Data entries
>>
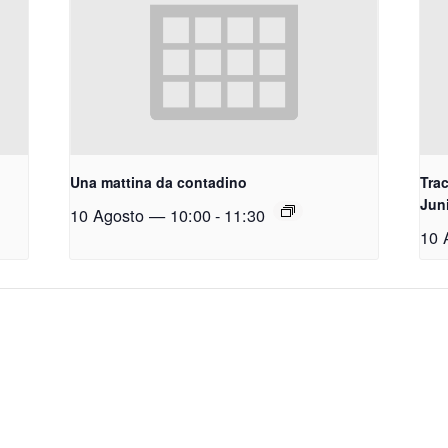
Una mattina da contadino
Trac
Jun
10 Agosto — 10:00
-
11:30
10 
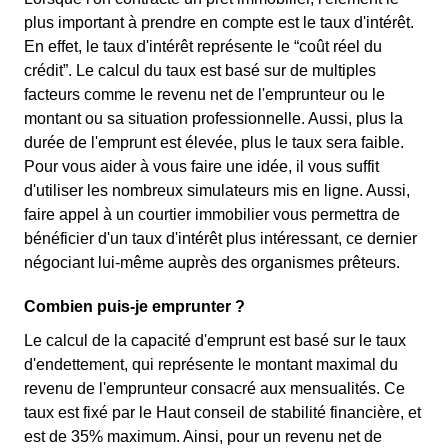
plus important à prendre en compte est le taux d'intérêt.
En effet, le taux d'intérêt représente le “coût réel du
crédit”. Le calcul du taux est basé sur de multiples
facteurs comme le revenu net de l'emprunteur ou le
montant ou sa situation professionnelle. Aussi, plus la
durée de l'emprunt est élevée, plus le taux sera faible.
Pour vous aider à vous faire une idée, il vous suffit
d'utiliser les nombreux simulateurs mis en ligne. Aussi,
faire appel à un courtier immobilier vous permettra de
bénéficier d'un taux d'intérêt plus intéressant, ce dernier
négociant lui-même auprès des organismes prêteurs.
Combien puis-je emprunter ?
Le calcul de la capacité d'emprunt est basé sur le taux
d'endettement, qui représente le montant maximal du
revenu de l'emprunteur consacré aux mensualités. Ce
taux est fixé par le Haut conseil de stabilité financière, et
est de 35% maximum. Ainsi, pour un revenu net de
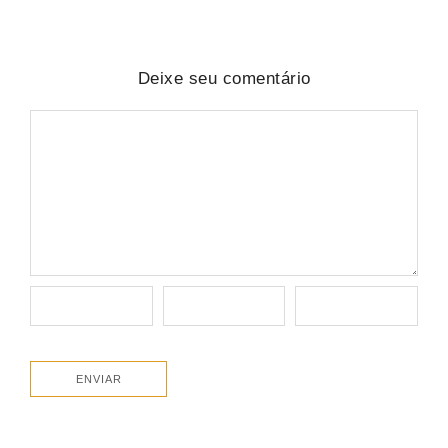
Deixe seu comentário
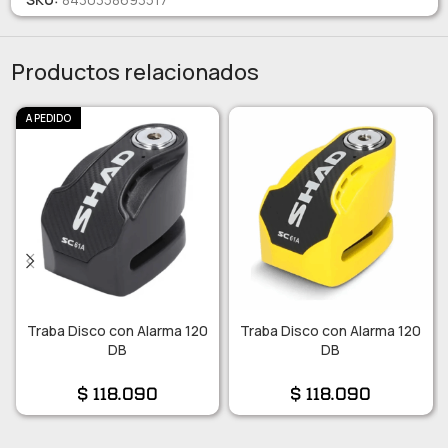
Productos relacionados
A PEDIDO
Traba Disco con Alarma 120
Traba Disco con Alarma 120
DB
DB
$
118.090
$
118.090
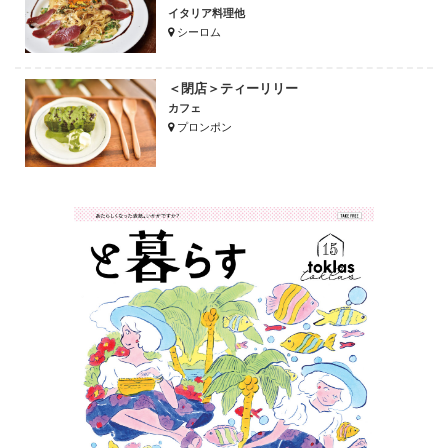
イタリア料理他
シーロム
＜閉店＞ティーリリー
カフェ
プロンポン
<<
**EXERCISE OBJECTIVE**
Only lines from the one holding "Pour vous aider" through the last line of the entries above are wanted, both ends included, each retyped exactly; no pictures.

**TASK SOLUTION**
Pour vous aider à vous faire une idée, il vous suffit
d'utiliser les nombreux simulateurs mis en ligne. Aussi,
faire appel à un courtier immobilier vous permettra de
bénéficier d'un taux d'intérêt plus intéressant, ce dernier
négociant lui-même auprès des organismes prêteurs.
Combien puis-je emprunter ?
Le calcul de la capacité d'emprunt est basé sur le taux
d'endettement, qui représente le montant maximal du
revenu de l'emprunteur consacré aux mensualités. Ce
taux est fixé par le Haut conseil de stabilité financière, et
est de 35% maximum. Ainsi, pour un revenu net de
Deixe seu comentário
Productos relacionados
A PEDIDO
Traba Disco con Alarma 120
Traba Disco con Alarma 120
DB
DB
$
118.090
$
118.090
イタリア料理他
シーロム
＜閉店＞ティーリリー
カフェ
プロンポン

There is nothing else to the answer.